When European explorers first landed in the new world (including Canada), it was customary for them to plant their flag as a symbol of ownership.
I think this latest development means the farm is officially ours.
This project also means that Matt and I have officially started in on the fall to-do list. Planting the flag pole was #11.
I had bought the pole second hand on kijiji back at the end of June with the idea that we might be able to install it for Canada Day (July 1). That didn’t happen.
We drilled a hole for the pole back in August when we had the auger, and I tried to convince Matt that installing the flag pole would be a good birthday present for me at the end of September. That didn’t happen.
Finally on Sunday morning, we dragged out the wheelbarrow and a bag of concrete and made it happen. It took all of a half hour to mix the concrete, place the pole in the hole and pack the cement around it.
The hardest part was making sure the pole was plumb and holding it in place with ropes and stakes.
Our flag pole came in three pieces, so it was very easy to wrangle one 7 foot piece into place, rather than a long 20 foot pole.

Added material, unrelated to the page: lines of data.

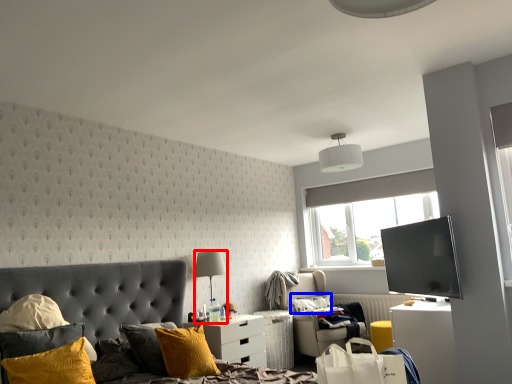 Question: Which object is further to the camera taking this photo, lamp (highlighted by a red box) or pillow (highlighted by a blue box)?

Choices:
 (A) lamp
 (B) pillow

Answer: (B) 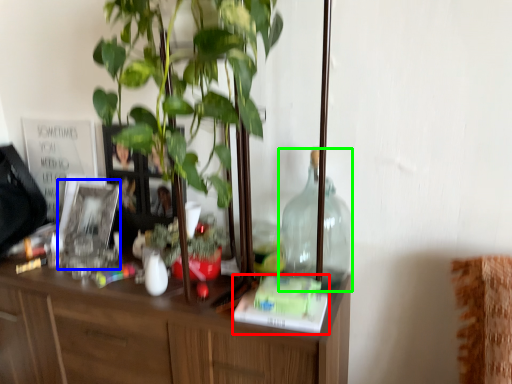 Question: Estimate the real-world distances between objects in this image. Which object is closer to book (highlighted by a red box), picture frame (highlighted by a blue box) or bottle (highlighted by a green box)?

Choices:
 (A) picture frame
 (B) bottle

Answer: (B) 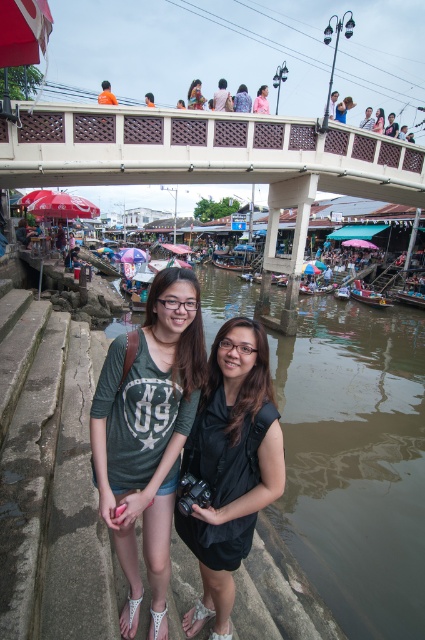 Does brown murky water at lower center appear under green cotton shirt at center?

Actually, brown murky water at lower center is above green cotton shirt at center.

Between point (413, 538) and point (99, 412), which one is positioned in front?

Point (99, 412) is more forward.

Which is in front, point (363, 534) or point (172, 348)?

Point (172, 348)

Identify the location of brown murky water at lower center. This screenshot has height=640, width=425. (354, 460).

Can you confirm if brown murky water at lower center is thinner than white concrete bridge at upper center?

Yes, brown murky water at lower center is thinner than white concrete bridge at upper center.

Image resolution: width=425 pixels, height=640 pixels. Identify the location of brown murky water at lower center. (354, 460).

Is point (237, 493) positioned after point (385, 307)?

No, (237, 493) is closer to viewer.

Is black matte vest at center to the right of wooden polished boat at lower center from the viewer's perspective?

Incorrect, black matte vest at center is not on the right side of wooden polished boat at lower center.

Which is behind, point (206, 435) or point (367, 300)?

Positioned behind is point (367, 300).

Locate an element on the screen. The height and width of the screenshot is (640, 425). black matte vest at center is located at coordinates (231, 465). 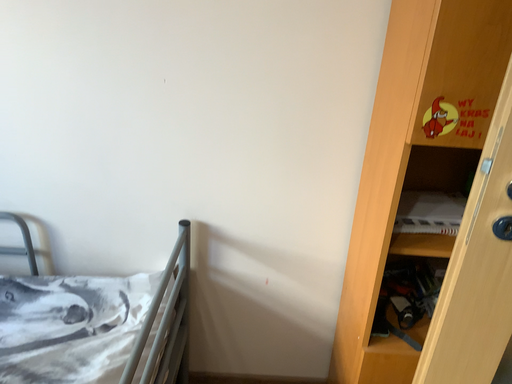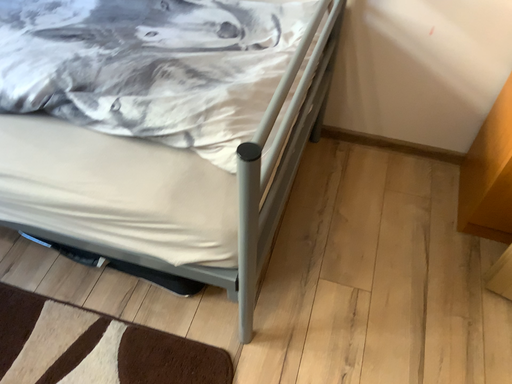 Question: How did the camera likely rotate when shooting the video?

Choices:
 (A) rotated upward
 (B) rotated downward

Answer: (B) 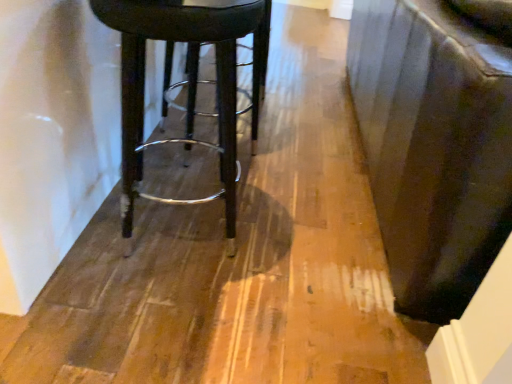 Image resolution: width=512 pixels, height=384 pixels. Find the location of `matte black stool at center`. matte black stool at center is located at coordinates point(216,82).

The image size is (512, 384). Describe the element at coordinates (216, 82) in the screenshot. I see `matte black stool at center` at that location.

Find the location of a particular element. matte black stool at center is located at coordinates (216, 82). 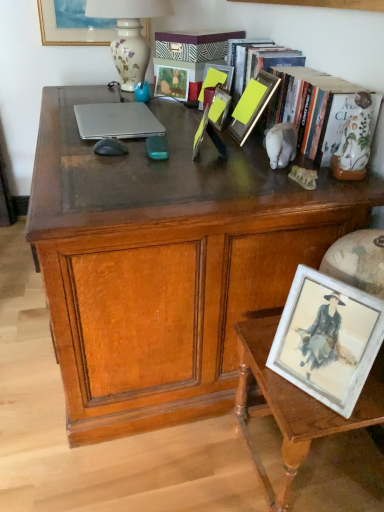 You are a GUI agent. You are given a task and a screenshot of the screen. Output one action in this format:
    pyautogui.click(x=<x>, y=<y>)
    Task: Click on the free point behind transparent plastic mobile phone at center
    The image size is (384, 512).
    Given the screenshot: What is the action you would take?
    pyautogui.click(x=169, y=139) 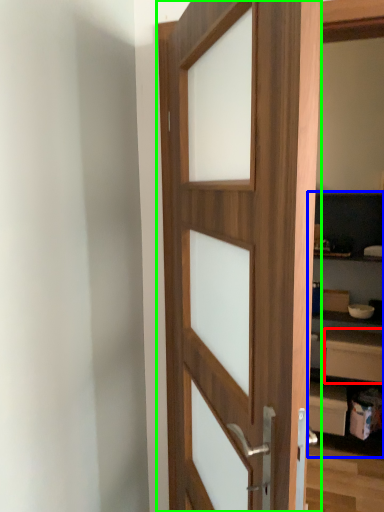 Question: Estimate the real-world distances between objects in this image. Which object is closer to drawer (highlighted by a red box), bookshelf (highlighted by a blue box) or door (highlighted by a green box)?

Choices:
 (A) bookshelf
 (B) door

Answer: (A) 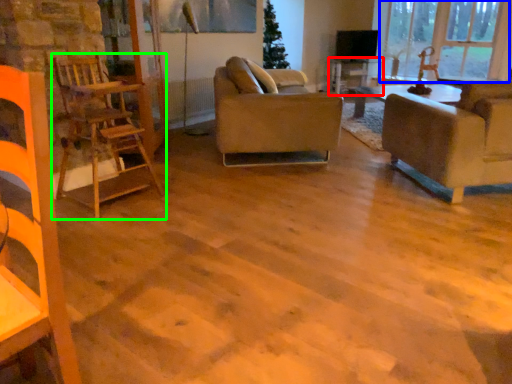 Question: Based on their relative distances, which object is farther from table (highlighted by a red box)? Choose from window (highlighted by a blue box) and chair (highlighted by a green box).

Choices:
 (A) window
 (B) chair

Answer: (B) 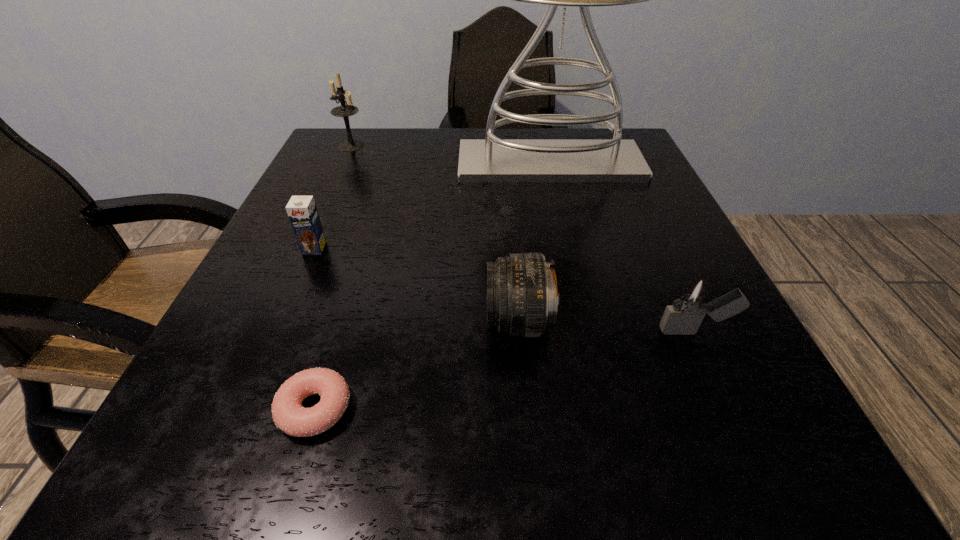 Locate an element on the screen. This screenshot has height=540, width=960. doughnut at the left edge is located at coordinates (288, 414).

The width and height of the screenshot is (960, 540). Identify the location of table lamp that is at the right edge. (491, 160).

The width and height of the screenshot is (960, 540). In order to click on igniter that is positioned at the right edge in this screenshot , I will do `click(690, 303)`.

You are a GUI agent. You are given a task and a screenshot of the screen. Output one action in this format:
    pyautogui.click(x=<x>, y=<y>)
    Task: Click on the object located at the far left corner
    The image size is (960, 540).
    Given the screenshot: What is the action you would take?
    pyautogui.click(x=345, y=110)

Where is `object present at the near left corner`? This screenshot has height=540, width=960. object present at the near left corner is located at coordinates (288, 414).

Find the location of a particular element. This screenshot has width=960, height=540. object that is at the far right corner is located at coordinates (491, 160).

The width and height of the screenshot is (960, 540). I want to click on free spot at the far edge of the desktop, so click(411, 173).

The height and width of the screenshot is (540, 960). Identify the location of vacant space at the near edge. (473, 464).

In the image, there is a desktop. Identify the location of vacant space at the left edge. The height and width of the screenshot is (540, 960). (284, 224).

This screenshot has height=540, width=960. Identify the location of vacant space at the right edge. (624, 207).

By Monday (I love long weekends by the way–we get so much accomplished) the concrete was set.
While Matt and his dad were working in the back bush clearing the trails, I went to work wrangling the rest of the pole into place. If you’re ever looking for a laugh, watch a 5’4″ woman staggering around with a 12 foot flag pole–to which she has already attached the halyard (or rope)–trying to keep it perfectly vertical so she can set it in place on top of another pole that’s as tall as she is. It took two tries, and the cats were absolutely no help.
Once the pole was fully assembled, it was a simple matter of attaching the clips to my rope and hoisting the flag.
Matt’s comment when he returned from the bush and saw the flag was, “I think we just improved this property more than any other owners. Except for maybe the guy who built the barn.”
So yes, we are both ridiculously happy to be flying the flag at the farm. Sometimes it’s the simple things.